Gebaut wurde die Kapelle in der Zeit von Papst Sixtus IV. und auch nach diesem benannt. Sie wurde an Stelle einer zuvor von Papst Nikolaus III. in den Jahren 1277 bis 1280 erbauten Kapelle errichtet. Die Grundrisse blieben die gleichen – 40 Meter lang und 13 Meter breit. Ein Teil des mittelalterlichen Mauerwerks wurde von den Fenstern bis zu 20 Metern Höhe eingegliedert. Zwei Architekten werden in den Quellen angeführt: Baccio Pontelli und Giovannino de Dolci. Die architektonische Struktur entspricht der des Tempels von Jerusalem, so wie er im Alten Testament beschrieben wird. Papst Sixtus IV. gab Anweisungen auch, was die innere Ausschmückung der Wände, des Fußbodens, des Geländers aus Marmor und des Chors betrifft. Der Papst hat die größten Maler seiner Zeit – Pietro Perugino, Sandro Botticelli, Domenico Ghirlandaio, Cosimo Rosselli – herangezogen, die seinen Forderungen und denen seiner Theologen in der Ausführung der Malereien zu folgen hatten. Die Wände wurden in drei Ebenen eingeteilt: Unten sind gemalte Drapierungen nach den heraldischen Farben von Sixtus IV. ausgeführt. In der zweiten Ebene werden Geschichten aus dem Alten und Neuen Testament geschildert. In der oberen Ebene sind die ersten Päpste der Kirchengeschichte dargestellt. Das Gewölbe bildet eine Synthese aus Architektur, Bildhauerei und Malerei im Sinne des theologischen Denkens der Renaissance.

Hauptanziehungspunkt: Michelangelos Fresken

Nach dem Konzept von Papst Sixtus IV. sollte vom Gewölbe bis zum Fußboden eine organische Einheit geschaffen werden. Michelangelo, der mit der Ausmalung des Gewölbes vertraglich beauftragt wurde, stand vor Beginn der Arbeiten vor einigen Problemen, die besonderen Lösungsansätzen bedurften.

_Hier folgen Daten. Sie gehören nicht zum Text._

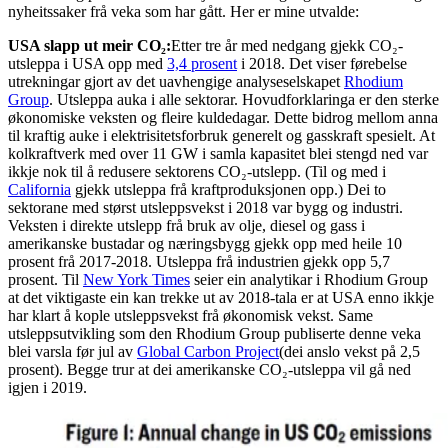
nyheitssaker frå veka som har gått. Her er mine utvalde:
USA slapp ut meir CO₂:
Etter tre år med nedgang gjekk CO₂-
utsleppa i USA opp med
3,4 prosent
i 2018. Det viser førebelse
utrekningar gjort av det uavhengige analyseselskapet
Rhodium
Group
. Utsleppa auka i alle sektorar. Hovudforklaringa er den sterke
økonomiske veksten og fleire kuldedagar. Dette bidrog mellom anna
til kraftig auke i elektrisitetsforbruk generelt og gasskraft spesielt. At
kolkraftverk med over 11 GW i samla kapasitet blei stengd ned var
ikkje nok til å redusere sektorens CO₂-utslepp. (Til og med i
California
gjekk utsleppa frå kraftproduksjonen opp.) Dei to
sektorane med størst utsleppsvekst i 2018 var bygg og industri.
Veksten i direkte utslepp frå bruk av olje, diesel og gass i
amerikanske bustadar og næringsbygg gjekk opp med heile 10
prosent frå 2017-2018. Utsleppa frå industrien gjekk opp 5,7
prosent. Til
New York Times
seier ein analytikar i Rhodium Group
at det viktigaste ein kan trekke ut av 2018-tala er at USA enno ikkje
har klart å kople utsleppsvekst frå økonomisk vekst. Same
utsleppsutvikling som den Rhodium Group publiserte denne veka
blei varsla før jul av
Global Carbon Project
(dei anslo vekst på 2,5
prosent). Begge trur at dei amerikanske CO₂-utsleppa vil gå ned
igjen i 2019.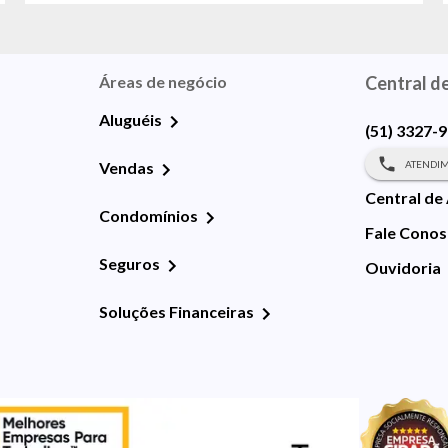
Áreas de negócio
Central d
Aluguéis
(51) 3327-
ATENDIM
Vendas
Central de
Condomínios
Fale Cono
Seguros
Ouvidoria
Soluções Financeiras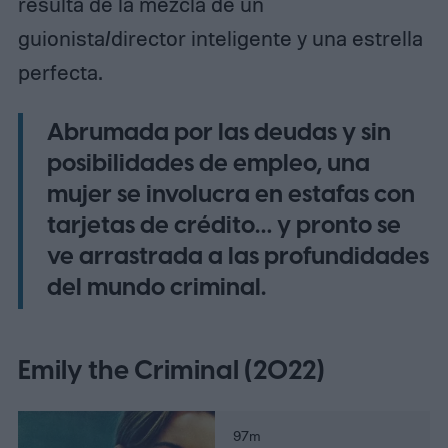
resulta de la mezcla de un
guionista/director inteligente y una estrella
perfecta.
Abrumada por las deudas y sin
posibilidades de empleo, una
mujer se involucra en estafas con
tarjetas de crédito… y pronto se
ve arrastrada a las profundidades
del mundo criminal.
Emily the Criminal (2022)
97m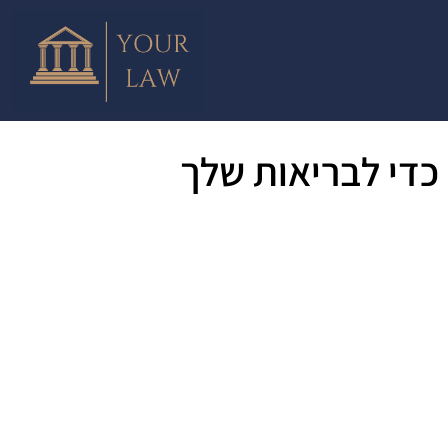
כדי לבריאות שלך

Das erste war das Gerüst, das einen speziellen Zuschnitt erforderte, um die liturgischen und zeremoniellen Ereignisse während der Dauer seiner Arbeiten zu ermöglichen. Dann musste ausreichend Tageslicht einfallen, damit der Meister vom Gerüst aus malen konnte. Außerdem musste genügend Raum zwischen Gerüst und Decke eingeplant werden, um aufrecht an den Deckenszenen arbeiten zu können. Dass Michelangelo am Rücken liegend gemalt habe, ist laut neueren Forschungen nicht bestätigt, eher vermutet man, dass er einen Teil seiner Kunstwerke stehend mit nach hinten geneigtem Kopf geschaffen habe. Ob er Mitarbeiter hatte und wie diese ihm behilflich waren, steht ebenfalls nicht fest.

Ein weiteres Problem stellten die gelegentlich auftauchenden Risse in der Decke dar, was auf die Beschaffenheit des Bodens und die unregelmäßigen Fundamente zurückzuführen war. Michelangelo, der etwas überrascht war, als man ihn mit der Ausmalung beauftragte, da er sich eher als Bildhauer und weniger als Maler verstand, musste einige Fresken erneut überarbeiten, um die Sprünge zu überdecken. Auch ist noch nicht bewiesen, ob einige architektonische Elemente, wie die Lünetten und Segel, die die Verbindung zwischen Gewölbe und Wänden herstellen, von ihm geschaffen wurden. Zu Beginn der Arbeiten erstellte er Entwurfsskizzen, dann fertigte er Kartons an. Die zu bemalenden Flächen wurden mit einer besonderen Mörtelmischung aus Kalk und Puzzolanen vorbehandelt. Die Darstellungen, denen er Namen gab wie die Sintflut, die Schöpfung Evas oder Adams, die Erschaffung der Sonne, des Mondes und der Pflanzen, das Jüngste Gericht, sind beeindruckend und einzigartig in der bildenden Kunst.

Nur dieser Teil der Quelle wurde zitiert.